HEPLISAV-B is an adult hepatitis B vaccine that combines hepatitis B surface antigen with Dynavax’s proprietary Toll-like Receptor (TLR) 9 agonist CpG 1018 to enhance the immune response. Dynavax has worldwide commercial rights to HEPLISAV-B.

Important U.S. Product Information

HEPLISAV-B is indicated for prevention of infection caused by all known subtypes of hepatitis B virus in adults age 18 years and older.

Safety and effectiveness of HEPLISAV-B have not been established in adults on hemodialysis.

For full U.S. Prescribing Information for HEPLISAV-B, click here.

Important U.S. Safety Information (ISI)

Do not administer HEPLISAV-B to individuals with a history of severe allergic reaction (e.g., anaphylaxis) after a previous dose of any hepatitis B vaccine or to any component of HEPLISAV-B, including yeast. Appropriate medical treatment and supervision must be available to manage possible anaphylactic reactions following administration of HEPLISAV-B. Immunocompromised persons, including individuals receiving immunosuppressant therapy, may have a diminished immune response to HEPLISAV-B. Hepatitis B has a long incubation period. HEPLISAV-B may not prevent hepatitis B infection in individuals who have an unrecognized hepatitis B infection at the time of vaccine administration. The most common patient reported adverse reactions reported within 7 days of vaccination were injection site pain (23% to 39%), fatigue (11% to 17%) and headache (8% to 17%).

Important EU/EEA Product Information

HEPLISAV B is indicated for active immunisation against hepatitis B virus infection (HBV) caused by all known subtypes of hepatitis B virus in adults 18 years of age and older.

The use of HEPLISAV B should be in accordance with official recommendations.

It can be expected that hepatitis D will also be prevented by immunization with HEPLISAV B as hepatitis D (caused by the delta agent) does not occur in the absence of hepatitis B infection.

For full EU/EEA. Prescribing Information for HEPLISAV-B, click here.

Important EU/EEA Safety information

Do not receive HEPLISAV B if you have had a sudden life-threatening, allergic reaction after receiving HEPLISAV B in the past, or if you are allergic to any of components of this vaccine, including yeast. Signs of an allergic reaction may include itchy skin, rash, shortness of breath and swelling of the face or tongue.

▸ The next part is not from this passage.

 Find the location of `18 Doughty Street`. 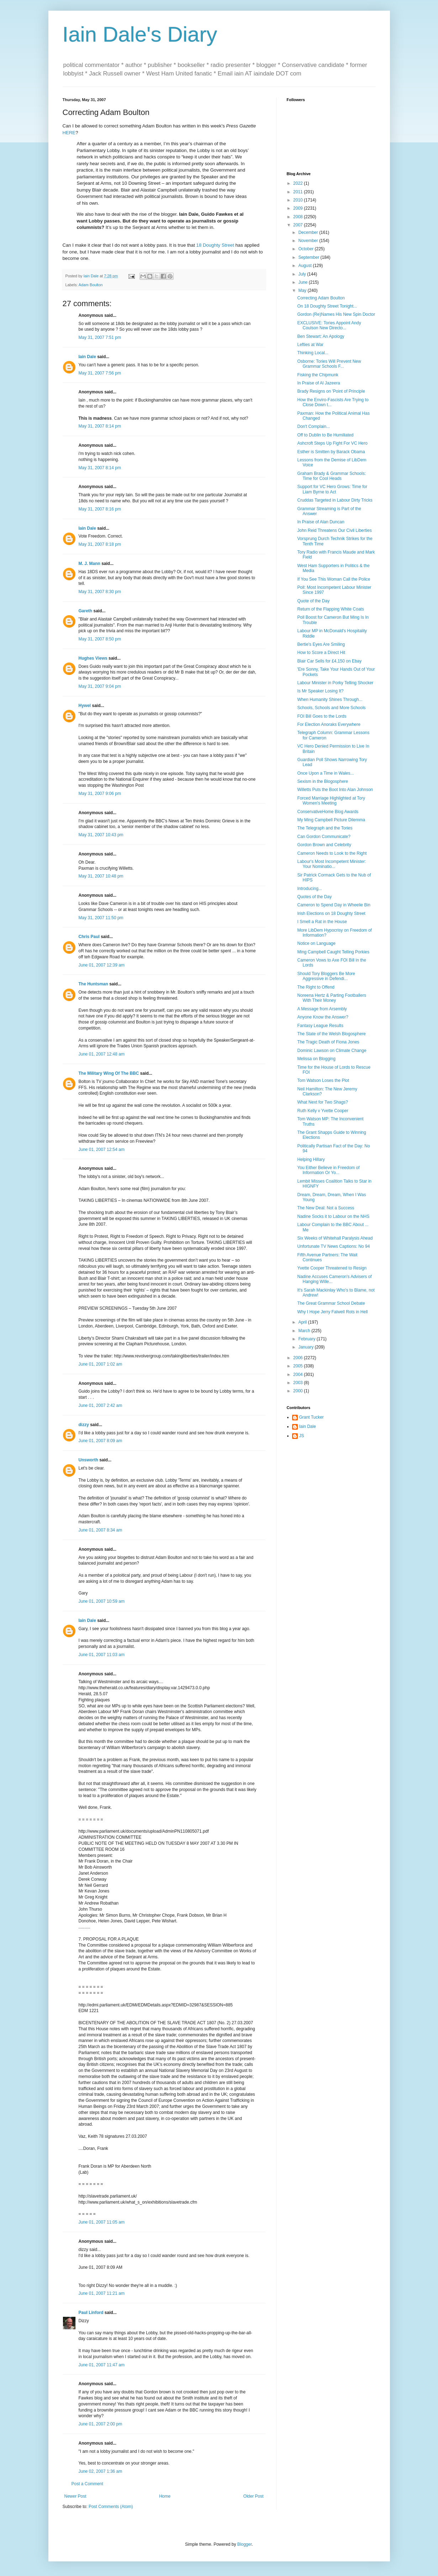 18 Doughty Street is located at coordinates (215, 245).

Appropriate medical treatment and supervision should be readily available in case of rare anaphylactic reactions following the administration of the vaccine.

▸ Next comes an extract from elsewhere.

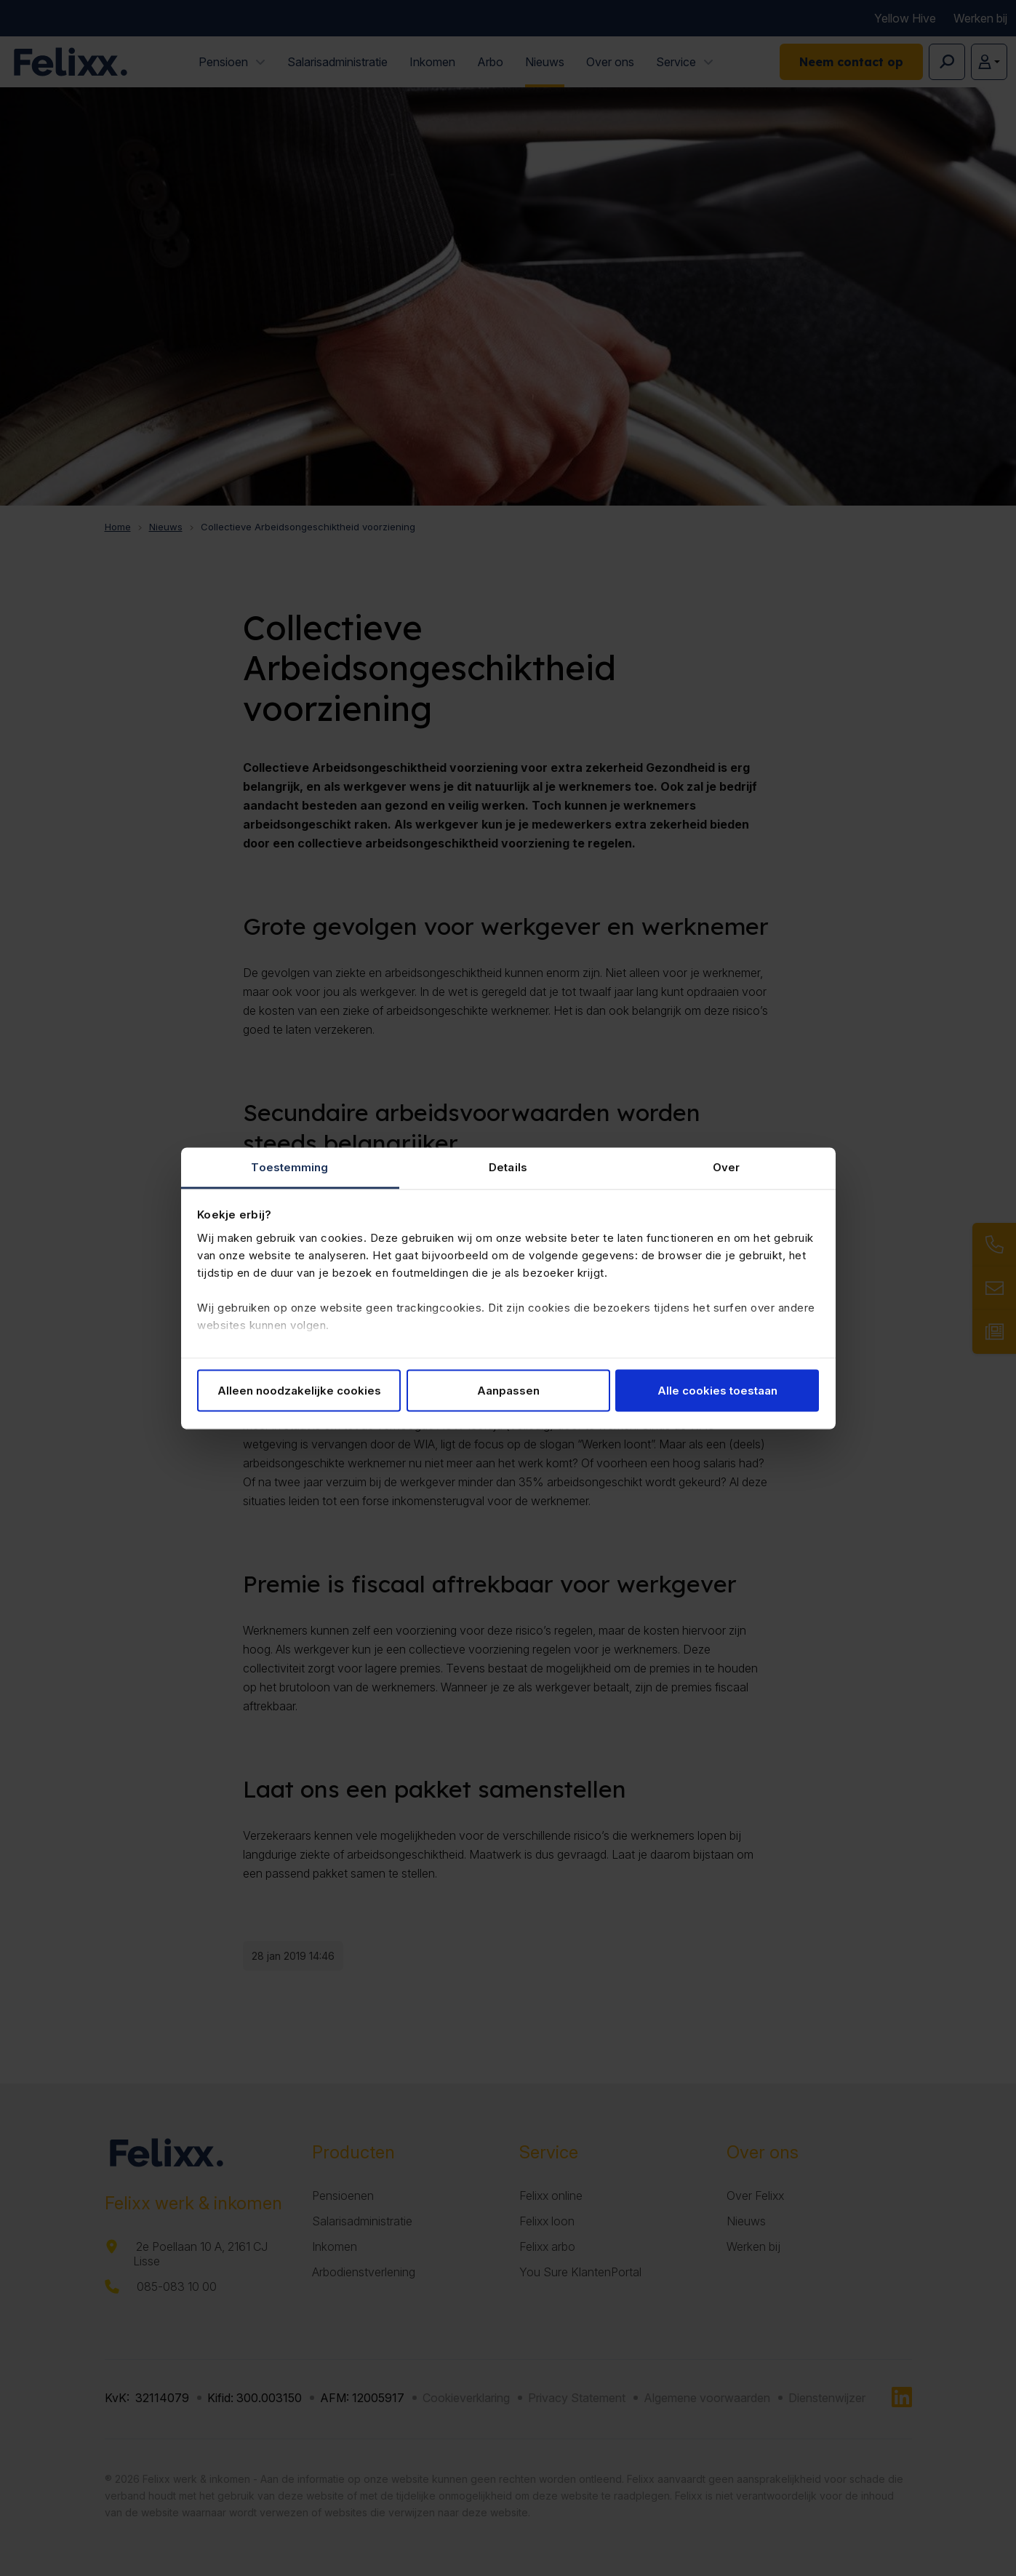 Image resolution: width=1016 pixels, height=2576 pixels. Describe the element at coordinates (717, 1390) in the screenshot. I see `Alle cookies toestaan` at that location.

The administration of HEPLISAV B should be postponed in subjects suffering from acute severe febrile illness.

Immunocompromised persons may have a diminished immune response to HEPLISAV B.

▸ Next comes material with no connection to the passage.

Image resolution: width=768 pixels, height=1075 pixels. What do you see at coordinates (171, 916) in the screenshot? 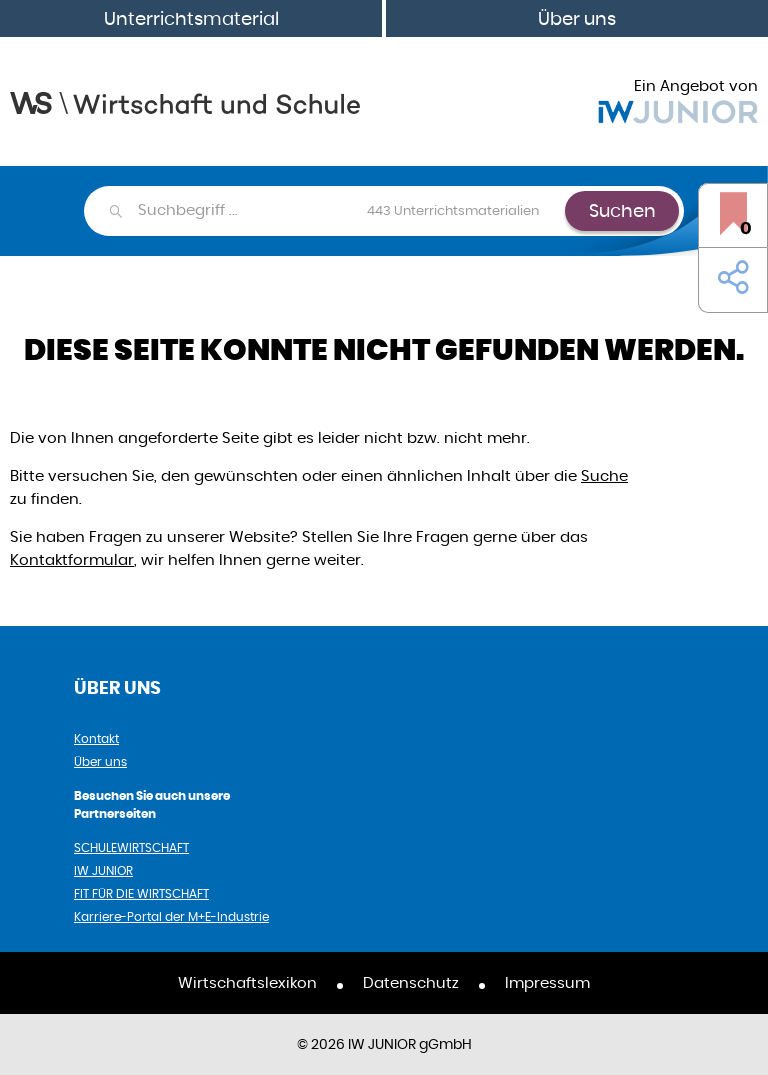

Because of the long incubation period of hepatitis B, it is possible for unrecognised HBV infection to be present at the time of immunisation. HEPLISAV B may not prevent HBV infection in such cases.

There are very limited data on the immune response to HEPLISAV B in individuals who did not mount a protective immune response to another hepatitis B vaccine.

As a precautionary measure, it is preferable to avoid the use of HEPLISAV B during pregnancy. Vaccination during pregnancy should only be performed if the risk-benefit ratio at the individual level outweighs possible risks for the fetus.

The most common patient-reported side effects reported within 7 days of vaccination were pain, swelling or redness at the injection site, feeling tired, headache, muscle aches, feeling unwell and fever.

About CpG 1018 Adjuvant

CpG 1018 is the adjuvant used in HEPLISAV-B. Dynavax developed CpG 1018 adjuvant to provide an increased vaccine immune response, which has been demonstrated in HEPLISAV-B. CpG 1018 adjuvant provides a well- developed technology and a significant safety database, potentially accelerating the development and large-scale manufacturing of novel or improved vaccines.